What education and/or training do you have that relates to your work?
I peruse the trade journals and look for articles pertaining to my business. Keeping my programs updated tends to help because I maintain a thorough knowledge of the features as they are revised, added, or updated. I also like to check out my competitors work and when I see them doing something I haven't tried, a new technique or what have you, I'll figure out how they did it and somewhere down the line I'll have a use for it.
Usually I come up with the new method before they do though, haha. When you spend as many hours doing this stuff as I do each day you don't miss too much. There's always more to learn though.
How did you get started doing this type of work?
It's the family business. My dad was an art director for several major ad firms for 45 years. My older brother is an accomplished commercial artist. I had a good career as a studio musician but always did art on the side till age 25 when there was a lot more demand for artists than there was for trumpeters. The problem with being a musician is you have to hang out with musicians, haha! Funny thing is when I was 6 thru 12 you couldn't pry me away from my desk where I would spend long hours drawing detailed renderings of everything from architectural elevations to auto partsI did that for fun! It was as though I was just waiting for them to invent the computer. I was a strange kid, I know.
What types of customers have you worked with?
I have a varied clientele, but lately I've been doing a lot of branding, event branding, corporate or small business. Cd cover designs, digipaks. Kiosk graphics and product packaging. illustrations for everything from t-shirts to technical spec drawings. I'd like to do more childrens book illustrations, and I also build things. Miniatures are my strength because I don't have the strength to build big things. A bit of everything. No monuments, nothing gargantuan.
Describe a recent project you are fond of. How long did it take?
I do subcontract work for a candy store in Hollywood and they asked me to do a portrait of Eminem (the recording artist) made out of M&Ms! I ended up building a 4 foot square likeness using almost ten thousand M&Ms in 18 of the available colors. It's a huge attraction for the store and it's on display now at "Sweet!" in the Kodak Center right between Graumann's Chinese Theatre and the Hard Rock Cafe. Recently they shot a segment of the Jimmy Kimmel Show at the store. With two days notice I assembled a 27" by 40" portrait of Kimmel out of Jelly Belly jelly beans. It actually appeared on TV too!
What advice would you give a customer looking to hire a provider in your area of work?

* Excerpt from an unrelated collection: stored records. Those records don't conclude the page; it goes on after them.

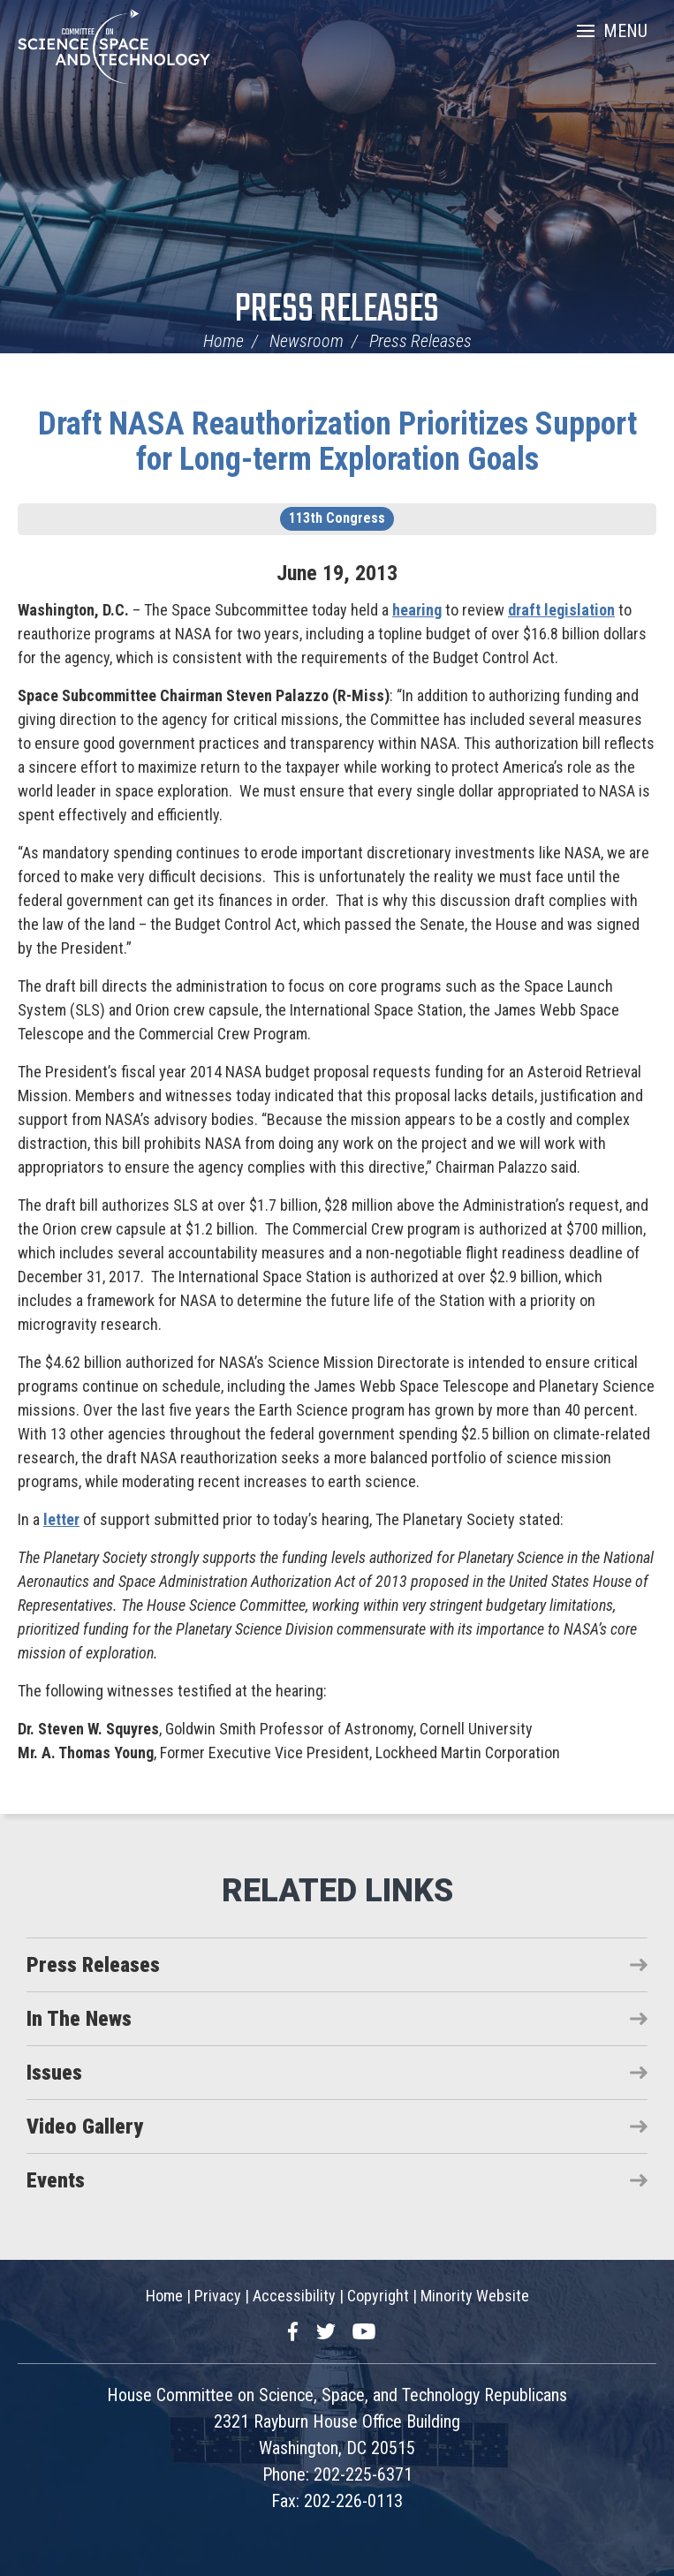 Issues (54, 2072)
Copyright (378, 2295)
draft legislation (561, 610)
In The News (79, 2018)
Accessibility (294, 2295)
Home (223, 340)
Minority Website (474, 2295)
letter (61, 1519)
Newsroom (306, 340)
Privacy (217, 2295)
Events (56, 2180)
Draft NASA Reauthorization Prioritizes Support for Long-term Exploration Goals (337, 441)
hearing (417, 610)
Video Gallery (85, 2126)
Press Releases (337, 310)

Leave your worries behind and let's get to work. Tell me everything I need to know to do your job and know you're in good hands. Don't be afraid to ask me for advice on a concept or approach. Ive been doing this for many years and chances are I can help you in ways you never expected. And I'm happy to do so. I really enjoy my work and love making my clients happy. And they always are. It's one thing to get the job done but when I can provide that extra bit of service that makes them more successful. That's what it's all about for me.
What questions should customers think through before talking to professionals about their project?
They would do well to realize that when you hire an artist like me you don't have to tell him how to approach your job or what steps to take. That is my expertise: knowing the best way to approach the work to get the best results at the best price. If you call a plumber to fix your sink you wouldn't tell him to tear out this wall to get to these pipes and vent that drain etc. etc. You'd let him use his experience, training, skill, and intuition to determine the right course of action. With an artist it is a fine line because we all have a bit of the creative muse in us, and it looks like fun to do what I do. Well it is, but it also takes years of hard work to make it look so easy. I will do a job and the client gets so excited about it that he starts changing it. He's inspired, can you blame him? But a design is a delicate balance of elements and if you move one of those elements, the whole thing changes. They don't realize it's not as easy as it looks. I've had clients go through a whole series of revisions and wind up right back with what I gave them in the first place. And they think it was all them! haha! I never tell 'em. They always figure it out eventually, anyway. But the point is they're learning and having a great time, why spoil their fun? Everybody should have a chance to be an artist at least once in their life.